## Your task:
Look below for the line with "У Чернігові попрощаються з полеглим" and the line with "активно и с отличным"; repeat exactly those two lines and all lines between them, but no pictures.

## Dataset excerpts:

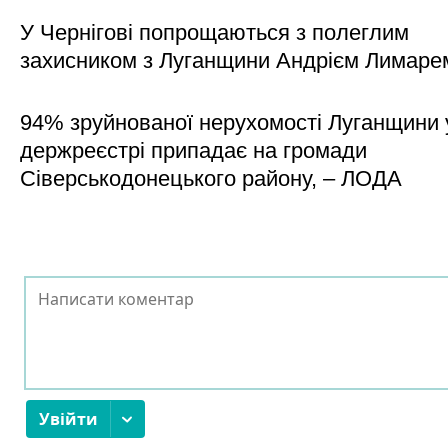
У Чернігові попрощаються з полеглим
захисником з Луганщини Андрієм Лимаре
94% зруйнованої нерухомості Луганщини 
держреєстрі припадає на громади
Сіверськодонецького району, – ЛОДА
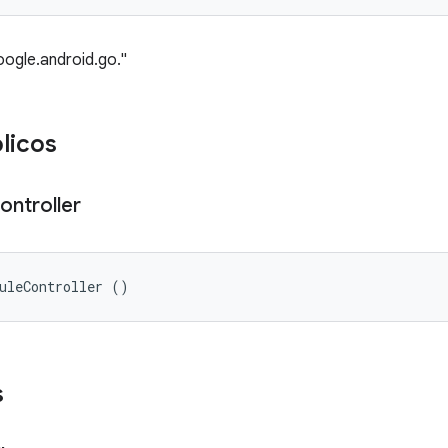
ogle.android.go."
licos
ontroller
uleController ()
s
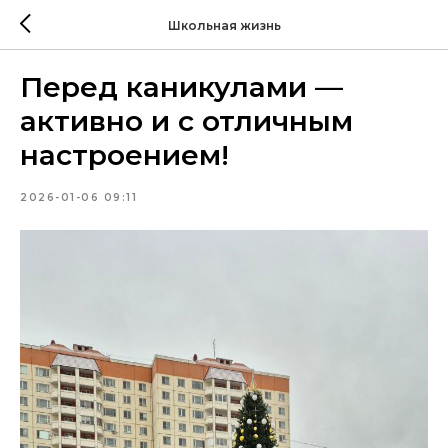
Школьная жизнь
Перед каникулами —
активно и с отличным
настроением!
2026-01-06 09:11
...
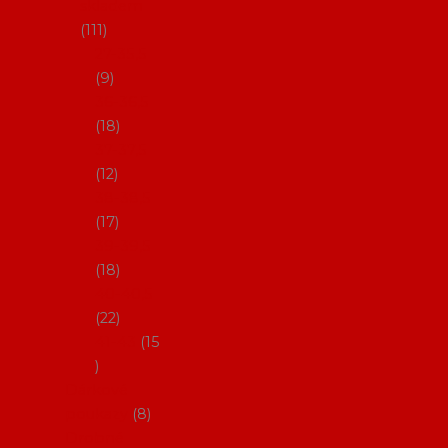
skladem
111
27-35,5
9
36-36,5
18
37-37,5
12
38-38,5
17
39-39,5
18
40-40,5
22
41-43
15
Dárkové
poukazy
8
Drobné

## Answer below:
У Чернігові попрощаються з полеглим
захисником з Луганщини Андрієм Лимаре
94% зруйнованої нерухомості Луганщини 
держреєстрі припадає на громади
Сіверськодонецького району, – ЛОДА
ogle.android.go."
licos
ontroller
uleController ()
s
Школьная жизнь
Перед каникулами —
активно и с отличным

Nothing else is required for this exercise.